Project Bi-Weekly Update: Implementing Bloom Filters & DDoS Attack Simulation
Student: Jonathan Ami
Date: Feb 23, 2025
Planned Activities:
- Implement a Bloom Filter for improved probabilistic packet filtering.
- Simulate a DDoS attack to evaluate performance under high load.
- Benchmark false positive rates and filtering efficiency.
- Optimize filtering parameters to minimize overhead.
Progress Update:
Implementation of Bloom Filter:
In this update, we have integrated a Bloom Filter into our probabilistic filtering system to enhance accuracy and reduce false positives. Key modifications include:
- Multi-hash function support for improved distribution.
- Optimized bit-array size selection to balance memory use and false positive rates.
- Support for dynamic insertions without excessive memory expansion.
These changes were inspired by recent updates in the Probabilistic Packet Filter Repository, where similar filtering optimizations were applied for enhanced performance.
DDoS Attack Simulation & Testing:
A large-scale DDoS attack simulation was implemented to stress-test the filtering system:
- Attack packets and normal traffic were generated at high volume.

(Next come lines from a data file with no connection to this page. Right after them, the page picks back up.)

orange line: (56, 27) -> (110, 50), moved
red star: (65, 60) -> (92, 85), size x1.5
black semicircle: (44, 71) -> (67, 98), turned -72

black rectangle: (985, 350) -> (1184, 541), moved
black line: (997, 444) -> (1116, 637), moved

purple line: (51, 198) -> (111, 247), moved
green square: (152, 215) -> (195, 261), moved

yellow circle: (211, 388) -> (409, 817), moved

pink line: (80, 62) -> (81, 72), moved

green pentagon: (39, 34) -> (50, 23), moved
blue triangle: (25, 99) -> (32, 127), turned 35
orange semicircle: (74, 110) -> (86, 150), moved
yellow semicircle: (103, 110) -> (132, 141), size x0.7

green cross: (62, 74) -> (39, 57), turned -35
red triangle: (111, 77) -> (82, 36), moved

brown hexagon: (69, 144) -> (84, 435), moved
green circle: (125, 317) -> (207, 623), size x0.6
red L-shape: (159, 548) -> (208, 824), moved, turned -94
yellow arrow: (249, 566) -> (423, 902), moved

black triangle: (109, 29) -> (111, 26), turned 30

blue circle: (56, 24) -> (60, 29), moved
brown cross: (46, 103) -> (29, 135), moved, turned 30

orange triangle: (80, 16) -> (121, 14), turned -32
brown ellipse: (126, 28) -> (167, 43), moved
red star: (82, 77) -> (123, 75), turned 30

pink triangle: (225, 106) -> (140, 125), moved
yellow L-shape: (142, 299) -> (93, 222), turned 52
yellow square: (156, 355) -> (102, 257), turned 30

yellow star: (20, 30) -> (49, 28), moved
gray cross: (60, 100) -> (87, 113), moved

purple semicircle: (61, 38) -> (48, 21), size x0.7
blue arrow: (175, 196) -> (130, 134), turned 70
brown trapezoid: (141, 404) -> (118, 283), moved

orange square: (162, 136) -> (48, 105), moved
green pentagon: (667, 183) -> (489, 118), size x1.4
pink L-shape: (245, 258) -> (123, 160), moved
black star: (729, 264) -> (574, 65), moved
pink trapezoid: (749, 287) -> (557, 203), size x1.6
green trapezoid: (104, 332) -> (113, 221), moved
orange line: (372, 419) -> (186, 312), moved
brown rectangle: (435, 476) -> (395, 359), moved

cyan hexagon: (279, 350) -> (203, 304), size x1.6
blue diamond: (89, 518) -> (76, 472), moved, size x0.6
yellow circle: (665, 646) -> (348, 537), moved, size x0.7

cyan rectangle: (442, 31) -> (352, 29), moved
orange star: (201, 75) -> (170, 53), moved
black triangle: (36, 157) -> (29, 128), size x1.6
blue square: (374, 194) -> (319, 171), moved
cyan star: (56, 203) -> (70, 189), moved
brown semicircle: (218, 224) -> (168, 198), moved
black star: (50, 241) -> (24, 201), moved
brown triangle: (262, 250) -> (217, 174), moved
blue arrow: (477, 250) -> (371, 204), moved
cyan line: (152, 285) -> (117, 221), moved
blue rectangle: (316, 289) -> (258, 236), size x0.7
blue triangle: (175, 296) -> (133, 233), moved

- Packets were screened using the Bloom Filter.
- Results were logged to measure accuracy, efficiency, and false positives.
Changes in the Repository:
- Refactored probabilistic filter implementation to use Bloom filtering.
- Added new hashing functions for improved accuracy.
- Integrated logging and benchmarking for in-depth performance analysis.
- Updated test cases to validate Bloom Filter efficiency.
Next Steps:
- Fine-tune filter parameters for adaptive threshold adjustments.
- Benchmark bloom filter against regular hashsets
- Extend real-world testing with live network traffic datasets.
- Explore parallelized filtering for higher throughput scenarios.
- Update GitHub Pages documentation with latest results and insights.
References:
[1] Probabilistic Filtering for Network Security, IEEE Transactions, 2023.